It appears like black holes posses an escape velocity greater than the velocity of light. It takes an atom infinity energy to travel at speed of light.Do black holes posses that energy to retain light itself?What is the potential energy of a black hole?
Your question What is the potential energy of a black hole? doesn't make sense because energy is a somewhat tricky concept to deal with in GR.
If we treat the black hole as fixed we can study the motion of a test particle falling into it, and we find that there is a quantity analogous to total energy that is constant as the particle falls in.
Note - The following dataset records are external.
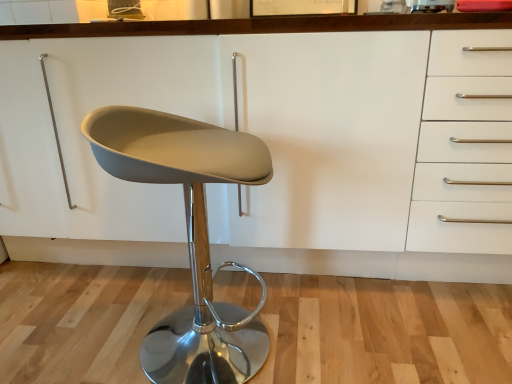 The height and width of the screenshot is (384, 512). Find the location of `vacant area that is situated to the right of matte gray seat at center`. vacant area that is situated to the right of matte gray seat at center is located at coordinates (330, 332). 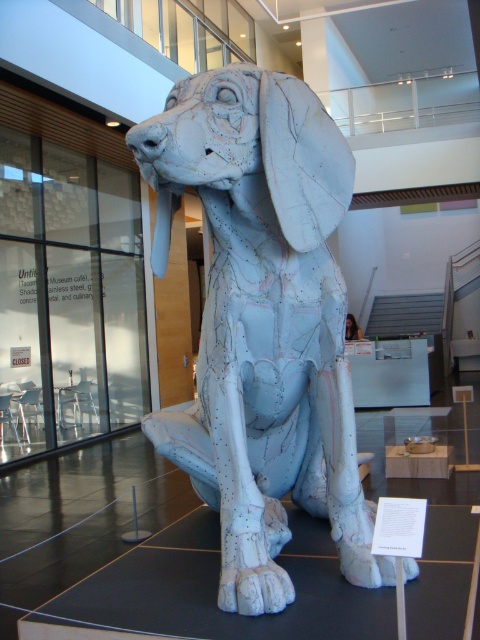 You are an art curator standing in front of the sculpture. You want to place a small plaque describing the white matte tusk at center. Where should you place the plaque relative to the white matte sculpture at center?

The white matte sculpture at center is to the right of the white matte tusk at center, so the plaque for the white matte tusk at center should be placed to the left of the white matte sculpture at center.

You are an art curator planning to display both the white matte sculpture at center and the white matte tusk at center in a narrow hallway. Given their sizes, which object should be placed first to ensure they both fit without overlapping?

The white matte sculpture at center should be placed first since it has a larger width than the white matte tusk at center, allowing it to occupy more space initially so both can fit without overlapping. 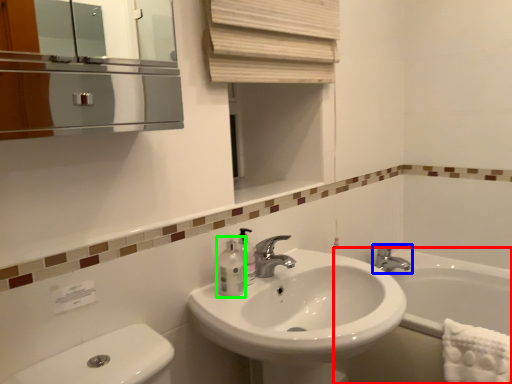 Question: Which is farther away from bath (highlighted by a red box)? tap (highlighted by a blue box) or mouthwash (highlighted by a green box)?

Choices:
 (A) tap
 (B) mouthwash

Answer: (B) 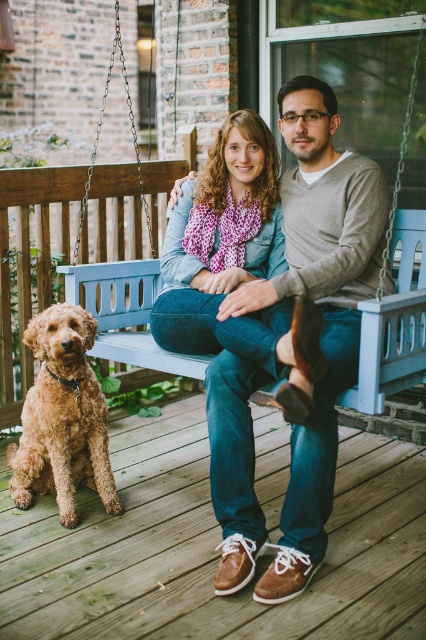 Question: Can you confirm if blue wooden swing at center is positioned below denim scarf at center?

Choices:
 (A) yes
 (B) no

Answer: (B)

Question: Does blue wooden swing at center lie behind golden curly fur dog at lower left?

Choices:
 (A) no
 (B) yes

Answer: (B)

Question: Among these points, which one is nearest to the camera?

Choices:
 (A) (63, 467)
 (B) (249, 392)

Answer: (B)

Question: Based on their relative distances, which object is nearer to the golden curly fur dog at lower left?

Choices:
 (A) matte brown shoes at center
 (B) denim scarf at center
 (C) blue wooden swing at center

Answer: (B)

Question: Does blue wooden swing at center have a larger size compared to golden curly fur dog at lower left?

Choices:
 (A) no
 (B) yes

Answer: (B)

Question: Among these points, which one is farthest from the camera?

Choices:
 (A) (250, 372)
 (B) (333, 61)
 (C) (172, 316)
 (D) (86, 369)

Answer: (B) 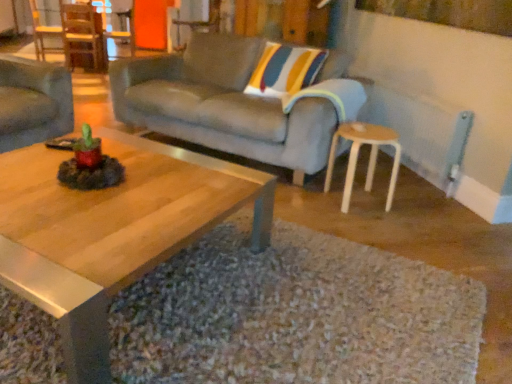 Identify the location of wooden polished coffee table at center. Image resolution: width=512 pixels, height=384 pixels. (112, 231).

This screenshot has width=512, height=384. In order to click on gray fabric couch at center, placed as the 2th studio couch when sorted from left to right in this screenshot , I will do `click(222, 104)`.

In order to face wooden chair at center, which is the first chair in right-to-left order, should I rotate leftwards or rightwards?

To face it directly, rotate left by 8.059 degrees.

At what (x,y) coordinates should I click in order to perform the action: click on wooden polished coffee table at center. Please return your answer as a coordinate pair (x, y). The width and height of the screenshot is (512, 384). Looking at the image, I should click on (112, 231).

Is wooden chair at left, which is the first chair from back to front, inside the boundaries of wooden polished coffee table at center, or outside?

wooden chair at left, which is the first chair from back to front, is outside wooden polished coffee table at center.

Based on the photo, is wooden chair at left, which is the first chair from back to front, wider or thinner than wooden polished coffee table at center?

Clearly, wooden chair at left, which is the first chair from back to front, has less width compared to wooden polished coffee table at center.

You are a GUI agent. You are given a task and a screenshot of the screen. Output one action in this format:
    pyautogui.click(x=<x>, y=<y>)
    Task: Click on the coffee table on the right side of wooden chair at left, which is the first chair from back to front
    
    Given the screenshot: What is the action you would take?
    pyautogui.click(x=112, y=231)

From the image's perspective, which is above, wooden chair at left, which is the first chair in left-to-right order, or wooden polished coffee table at center?

wooden chair at left, which is the first chair in left-to-right order, appears higher in the image.

From the image's perspective, is wooden polished coffee table at center located above or below gray fabric couch at center, placed as the 2th studio couch when sorted from left to right?

wooden polished coffee table at center is situated lower than gray fabric couch at center, placed as the 2th studio couch when sorted from left to right, in the image.

Would you say wooden polished coffee table at center is to the left or to the right of gray fabric couch at center, the 1th studio couch from the right, in the picture?

In the image, wooden polished coffee table at center appears on the left side of gray fabric couch at center, the 1th studio couch from the right.

In the scene shown: Is wooden polished coffee table at center looking in the opposite direction of gray fabric couch at center, placed as the 2th studio couch when sorted from left to right?

Yes, gray fabric couch at center, placed as the 2th studio couch when sorted from left to right, is at the back of wooden polished coffee table at center.

Between point (261, 240) and point (269, 140), which one is positioned behind?

The point (269, 140) is behind.

Can you confirm if wooden chair at center, which is the first chair in right-to-left order, is bigger than gray fabric couch at center, the 1th studio couch from the right?

No, wooden chair at center, which is the first chair in right-to-left order, is not bigger than gray fabric couch at center, the 1th studio couch from the right.

From a real-world perspective, is wooden chair at center, the second chair viewed from the back, positioned under gray fabric couch at center, the 1th studio couch from the right, based on gravity?

No, from a real-world perspective, wooden chair at center, the second chair viewed from the back, is not beneath gray fabric couch at center, the 1th studio couch from the right.

Is wooden chair at center, which is the 2th chair in left-to-right order, next to gray fabric couch at center, the 1th studio couch from the right?

No, wooden chair at center, which is the 2th chair in left-to-right order, is not with gray fabric couch at center, the 1th studio couch from the right.

Who is bigger, wooden chair at center, which is the first chair from front to back, or white plastic stool at lower right?

Bigger between the two is wooden chair at center, which is the first chair from front to back.

Considering the positions of point (177, 24) and point (369, 175), is point (177, 24) closer or farther from the camera than point (369, 175)?

Point (177, 24) is farther from the camera than point (369, 175).

Between wooden chair at center, the second chair viewed from the back, and white plastic stool at lower right, which one has larger width?

Wider between the two is wooden chair at center, the second chair viewed from the back.

Is wooden polished coffee table at center not close to wooden chair at center, the second chair viewed from the back?

wooden polished coffee table at center is far away from wooden chair at center, the second chair viewed from the back.

Considering the relative positions of wooden polished coffee table at center and wooden chair at center, which is the 2th chair in left-to-right order, in the image provided, is wooden polished coffee table at center to the left of wooden chair at center, which is the 2th chair in left-to-right order, from the viewer's perspective?

No, wooden polished coffee table at center is not to the left of wooden chair at center, which is the 2th chair in left-to-right order.

From their relative heights in the image, would you say wooden polished coffee table at center is taller or shorter than wooden chair at center, which is the 2th chair in left-to-right order?

wooden polished coffee table at center is shorter than wooden chair at center, which is the 2th chair in left-to-right order.

I want to click on coffee table lying on the right of wooden chair at left, which is the first chair from back to front, so click(112, 231).

From the image's perspective, is wooden polished coffee table at center above wooden chair at left, the second chair viewed from the front?

No, from the image's perspective, wooden polished coffee table at center is not over wooden chair at left, the second chair viewed from the front.

Between wooden polished coffee table at center and wooden chair at left, placed as the 2th chair when sorted from right to left, which one is positioned in front?

wooden polished coffee table at center is in front.

What's the angular difference between wooden polished coffee table at center and wooden chair at left, placed as the 2th chair when sorted from right to left,'s facing directions?

There is a 134-degree angle between the facing directions of wooden polished coffee table at center and wooden chair at left, placed as the 2th chair when sorted from right to left.

Considering the positions of objects wooden chair at center, which is the 2th chair in left-to-right order, and wooden chair at left, the second chair viewed from the front, in the image provided, who is in front, wooden chair at center, which is the 2th chair in left-to-right order, or wooden chair at left, the second chair viewed from the front,?

Positioned in front is wooden chair at center, which is the 2th chair in left-to-right order.

Considering the sizes of objects wooden chair at center, the second chair viewed from the back, and wooden chair at left, placed as the 2th chair when sorted from right to left, in the image provided, who is shorter, wooden chair at center, the second chair viewed from the back, or wooden chair at left, placed as the 2th chair when sorted from right to left,?

Standing shorter between the two is wooden chair at center, the second chair viewed from the back.

In terms of width, does wooden chair at center, which is the first chair from front to back, look wider or thinner when compared to wooden chair at left, which is the first chair in left-to-right order?

In the image, wooden chair at center, which is the first chair from front to back, appears to be wider than wooden chair at left, which is the first chair in left-to-right order.

How many degrees apart are the facing directions of wooden chair at center, which is the first chair in right-to-left order, and wooden chair at left, the second chair viewed from the front?

wooden chair at center, which is the first chair in right-to-left order, and wooden chair at left, the second chair viewed from the front, are facing 178 degrees away from each other.

Find the location of a particular element. The width and height of the screenshot is (512, 384). coffee table directly beneath the wooden chair at left, which is the first chair in left-to-right order (from a real-world perspective) is located at coordinates point(112,231).

Identify the location of coffee table in front of the gray fabric couch at center, placed as the 2th studio couch when sorted from left to right. The image size is (512, 384). (112, 231).

Based on their spatial positions, is white plastic stool at lower right or wooden chair at left, which is the first chair in left-to-right order, closer to wooden chair at center, which is the 2th chair in left-to-right order?

white plastic stool at lower right lies closer to wooden chair at center, which is the 2th chair in left-to-right order, than the other object.

Based on their spatial positions, is white plastic stool at lower right or matte gray couch at left, positioned as the second studio couch in right-to-left order, further from gray fabric couch at center, placed as the 2th studio couch when sorted from left to right?

matte gray couch at left, positioned as the second studio couch in right-to-left order, is positioned further to the anchor gray fabric couch at center, placed as the 2th studio couch when sorted from left to right.

Which object lies nearer to the anchor point gray fabric couch at center, the 1th studio couch from the right, wooden chair at left, which is the first chair in left-to-right order, or wooden chair at center, which is the first chair in right-to-left order?

Among the two, wooden chair at center, which is the first chair in right-to-left order, is located nearer to gray fabric couch at center, the 1th studio couch from the right.

From the image, which object appears to be farther from white plastic stool at lower right, wooden chair at left, which is the first chair in left-to-right order, or gray fabric couch at center, placed as the 2th studio couch when sorted from left to right?

Among the two, wooden chair at left, which is the first chair in left-to-right order, is located further to white plastic stool at lower right.

Based on their spatial positions, is wooden chair at left, which is the first chair from back to front, or wooden polished coffee table at center further from gray fabric couch at center, placed as the 2th studio couch when sorted from left to right?

The object further to gray fabric couch at center, placed as the 2th studio couch when sorted from left to right, is wooden chair at left, which is the first chair from back to front.

Considering their positions, is wooden chair at center, which is the 2th chair in left-to-right order, positioned further to gray fabric couch at center, the 1th studio couch from the right, than wooden polished coffee table at center?

wooden chair at center, which is the 2th chair in left-to-right order.

Looking at the image, which one is located further to wooden polished coffee table at center, wooden chair at center, which is the first chair from front to back, or gray fabric couch at center, the 1th studio couch from the right?

Based on the image, wooden chair at center, which is the first chair from front to back, appears to be further to wooden polished coffee table at center.

When comparing their distances from white plastic stool at lower right, does wooden chair at center, which is the 2th chair in left-to-right order, or wooden polished coffee table at center seem further?

wooden chair at center, which is the 2th chair in left-to-right order.

Image resolution: width=512 pixels, height=384 pixels. Identify the location of stool located between wooden polished coffee table at center and wooden chair at left, the second chair viewed from the front, in the depth direction. pyautogui.click(x=369, y=157).

At what (x,y) coordinates should I click in order to perform the action: click on chair between gray fabric couch at center, placed as the 2th studio couch when sorted from left to right, and wooden chair at left, the second chair viewed from the front, from front to back. Please return your answer as a coordinate pair (x, y). The width and height of the screenshot is (512, 384). Looking at the image, I should click on (200, 22).

You are a GUI agent. You are given a task and a screenshot of the screen. Output one action in this format:
    pyautogui.click(x=<x>, y=<y>)
    Task: Click on the studio couch between matte gray couch at left, which is the 1th studio couch in left-to-right order, and wooden chair at center, the second chair viewed from the back, in the front-back direction
    
    Given the screenshot: What is the action you would take?
    pyautogui.click(x=222, y=104)

Identify the location of coffee table situated between matte gray couch at left, which is the 1th studio couch in left-to-right order, and white plastic stool at lower right from left to right. (112, 231). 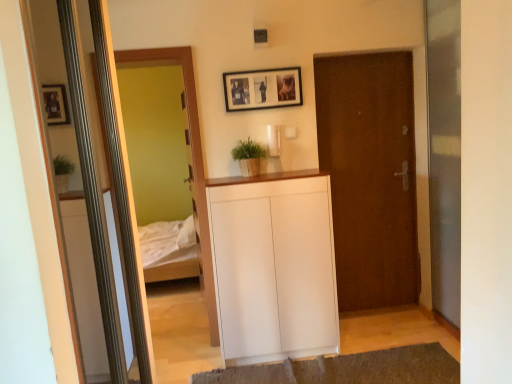 Where is `vacant location below wooden framed mirror at left (from a real-world perspective)`? vacant location below wooden framed mirror at left (from a real-world perspective) is located at coordinates (181, 339). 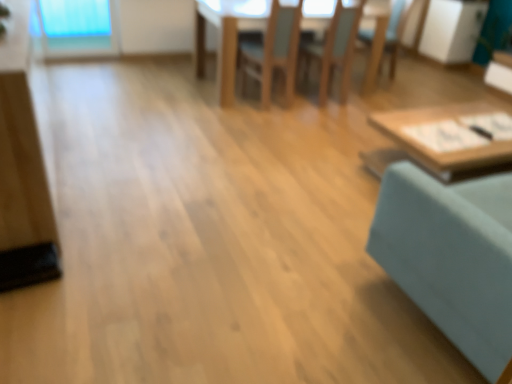 At what (x,y) coordinates should I click in order to perform the action: click on wooden chair at center, arranged as the second chair when viewed from the left. Please return your answer as a coordinate pair (x, y). Looking at the image, I should click on (335, 49).

What do you see at coordinates (227, 36) in the screenshot? The height and width of the screenshot is (384, 512). I see `wooden table at center, which is counted as the first table, starting from the back` at bounding box center [227, 36].

Locate an element on the screen. The width and height of the screenshot is (512, 384). wooden chair at center, arranged as the second chair when viewed from the left is located at coordinates (335, 49).

Is wooden chair at center, the third chair in the left-to-right sequence, not near wooden chair at center, which is counted as the second chair, starting from the right?

Yes, wooden chair at center, the third chair in the left-to-right sequence, and wooden chair at center, which is counted as the second chair, starting from the right, are located far from each other.

Is point (406, 15) closer or farther from the camera than point (346, 65)?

So in principle as the kinetic energy of the infalling particle increases its potential energy becomes more negative. But we can't easily separate this total energy into kinetic and potential. For one thing the coordinate velocity of an infalling particle tends asymptotically to zero as it approaches the horizon so it's hard to define what we mean by kinetic energy there.
Black holes are in the realm of General Relativity. In GR even the law of conservation of energy is under question when approaching singularities of the GR solution. Potential energy is a concept that comes with conservation of energy. Where the singularity in the black hole solutions is dominating, one cannot talk in terms of energy conservation and potential energy.
The behavior of particles, including photons, in space time has to be calculated using general relativity equations. These tell us that there is no escape path below the horizon.
The total energy of a testparticle in the vicinity of a Schwarzschild black hole is
$$E_{\rm total} = \frac{m \ c^2 \ \sqrt{1-r_{\rm s}/r}}{\sqrt{1-v^2/c^2}}$$
which is the sum of the rest energy, the kinetic energy and the potential energy
$$E_{\rm total} = E_{\rm rest} + E_{\rm kin} + E_{\rm pot}$$
Since the rest- and the kinetic energy are
$$E_{\rm rest} = m c^2 \ , \ \ E_{\rm kin} = \left(\frac{1}{\sqrt{1-v^2/c^2}}-1\right)m \ c^2$$
the potential energy remains
$$E_{\rm pot} = E_{\rm total} - E_{\rm rest} - E_{\rm kin}$$
which is
$$E_{\rm pot} = \frac{\sqrt{1 - r_{\rm s}/r}-1}{\sqrt{1-v^2/c^2}} m \ c^2$$
$v$ is the local (not the shapiro-delayed) velocity, $r_{\rm s}$ the Schwarzschild radius $2 \ G M/c^2$, $M$ the mass of the black hole and $m$ the rest mass of the test particle.
The total energy is, like the angular momentum, a conserved quantity throughout the whole trajectory.
For more information see Wikipedia: Schwarzschild Geodesics and Schwarzschild Trajectories
Well there is two answers: 1. It is not infinite. At a point when the black hole has taken in lots of matter, it will throw some out of the black hole to again be able to take in matter.It is like the biggest foodie in the world who can eat a lot but at a point when his tummy is full, he needs to throw up or wait until he can take in more. 2. It is infinite. According to S.Hawking , particles escape the fabric of the universe and enters another universe by black hole which is supported by string theory. However, it was also told that tearing the fabric is impossible or needs huge amount of force but even if we are able to tear it up, the strings would again stitch it. So, we must wait until we get a grand unified theory to merge gravity and quantum mechanics!